===== DATA PROVIDED =====

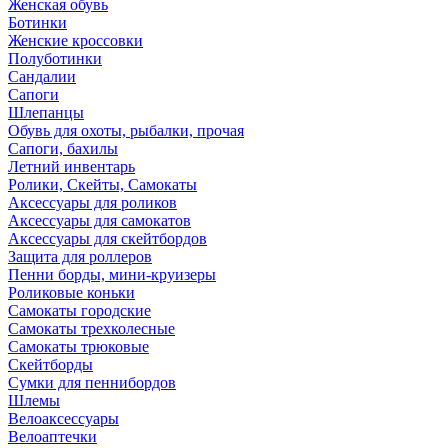
Женская обувь
Ботинки
Женские кроссовки
Полуботинки
Сандалии
Сапоги
Шлепанцы
Обувь для охоты, рыбалки, прочая
Сапоги, бахилы
Летний инвентарь
Ролики, Скейты, Самокаты
Аксессуары для роликов
Аксессуары для самокатов
Аксессуары для скейтбордов
Защита для роллеров
Пенни борды, мини-круизеры
Роликовые коньки
Самокаты городские
Самокаты трехколесные
Самокаты трюковые
Скейтборды
Сумки для пеннибордов
Шлемы
Велоаксессуары
Велоаптечки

=====

■ EXERCISE GOAL ■
Filter the data above, keeping only lines that include the string "Самокаты".

■ EXERCISE ANSWER ■
Ролики, Скейты, Самокаты
Самокаты городские
Самокаты трехколесные
Самокаты трюковые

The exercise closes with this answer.